If these health providers can meet the need today, they want to meet the need right away.
If you are in need, professionals say to seek help right away.
Mental Health Resources
In addition to The Willow Center and Unison Health, there are other ways you can find support for your emotional and mental wellbeing.
The Lucas County emotional support hotline is available at 419-442-0580 from 8 a.m. to midnight and offers peer support.
If you want to talk to someone and are not in immediate danger, Text "4hope" to 741-741 to be connected to the Ohio Mental Health and Addiction Services Crisis Text Line and a trained counselor within 5 minutes. There is no charge and the information will not show up on your phone bill.

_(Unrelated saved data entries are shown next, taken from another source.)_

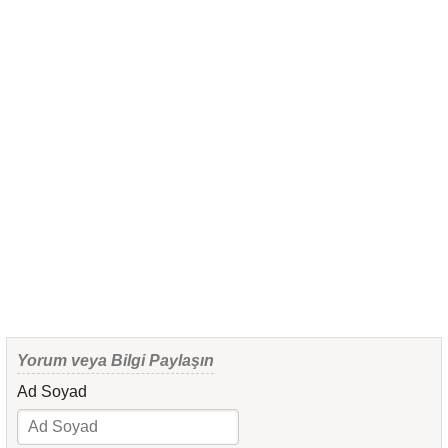
Yorum veya Bilgi Paylaşın
Ad Soyad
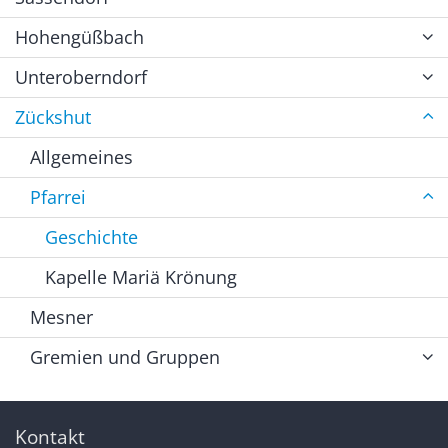
Hohengüßbach
Unteroberndorf
Zückshut
Allgemeines
Pfarrei
Geschichte
Kapelle Mariä Krönung
Mesner
Gremien und Gruppen
Kontakt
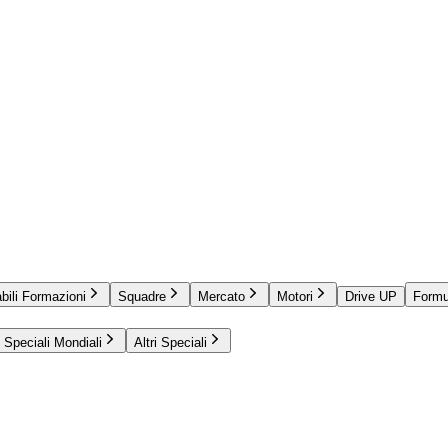
bili Formazioni
Squadre
Mercato
Motori
Drive UP
Formu
Speciali Mondiali
Altri Speciali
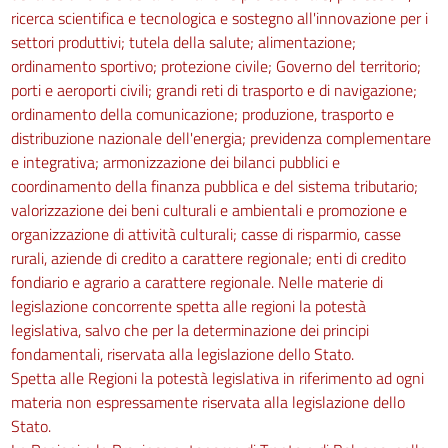
115
ricerca scientifica e tecnologica e sostegno all'innovazione per i
settori produttivi; tutela della salute; alimentazione;
116
ordinamento sportivo; protezione civile; Governo del territorio;
117
porti e aeroporti civili; grandi reti di trasporto e di navigazione;
Sezione III
ordinamento della comunicazione; produzione, trasporto e
distribuzione nazionale dell'energia; previdenza complementare
Scavi e fondazioni
e integrativa; armonizzazione dei bilanci pubblici e
118
coordinamento della finanza pubblica e del sistema tributario;
119
valorizzazione dei beni culturali e ambientali e promozione e
120
organizzazione di attività culturali; casse di risparmio, casse
rurali, aziende di credito a carattere regionale; enti di credito
121
fondiario e agrario a carattere regionale. Nelle materie di
((Sezione IV
legislazione concorrente spetta alle regioni la potestà
legislativa, salvo che per la determinazione dei principi
Ponteggi in legname e altre opere provvisionali.))
122
fondamentali, riservata alla legislazione dello Stato.
Spetta alle Regioni la potestà legislativa in riferimento ad ogni
123
materia non espressamente riservata alla legislazione dello
124
Stato.
125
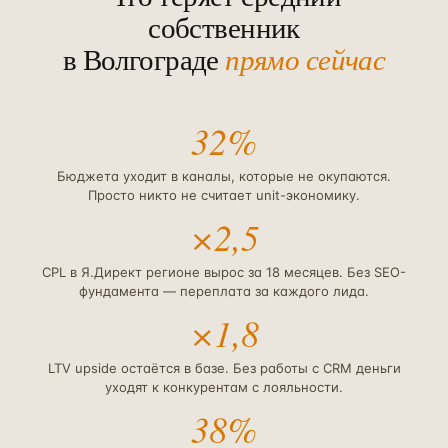
собственник
в
Волгограде
прямо сейчас
32%
Бюджета уходит в каналы, которые не окупаются.
Просто никто не считает unit-экономику.
×2,5
CPL в Я.Директ регионе вырос за 18 месяцев. Без SEO-
фундамента — переплата за каждого лида.
×1,8
LTV upside остаётся в базе. Без работы с CRM деньги
уходят к конкурентам с лояльности.
38%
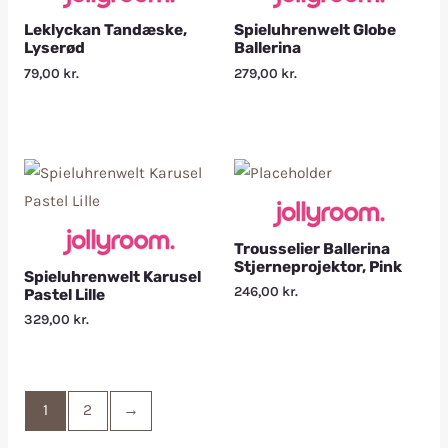
Leklyckan Tandæske,
Spieluhrenwelt Globe
Lyserød
Ballerina
79,00
kr.
279,00
kr.
Trousselier Ballerina
Stjerneprojektor, Pink
Spieluhrenwelt Karusel
246,00
kr.
Pastel Lille
329,00
kr.
1
2
→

NAMI Greater Toledo Family Navigators is available at 419-243-1119 M-F from 8 a.m. - 4:30 p.m. and provides non-emergency support and resources.
If you are a young member of the LGBTQ+ community and need help in any way, call the Trevor Project at 1-866-488-7386. Calls made to the Trevor Project are free and kept confidential.
Emergency Mental Health Support
NAMI Greater Toledo's Recovery Helpline to connect with local, trained crisis counselors for mental health emergencies can be reached at 419-255-3125. Local trained counselors are available to help with mental health emergencies 24/7.
You can also contact national NAMI crisis counselors by texting NAMI to 741-741.
Another local resource is Rescue Mental Health at 419-255-9585 or the Wood County Crisis Line at 419-502-4673.
Anyone experiencing a crisis, even a crisis unrelated to thoughts of suicide, can contact the National Suicide Prevention Lifeline at 800-273-8255. The Lifeline provides 24/7, free and confidential support for people in distress, prevention and crisis resources for you or your loved ones and best practices for professionals.
If a situation involves immediate danger to you or a loved one, NAMI Greater Toledo says calling 911 and talking with police may be necessary. It is important to tell 911 that it is a psychiatric emergency and ask for police officers trained in crisis intervention (CIT).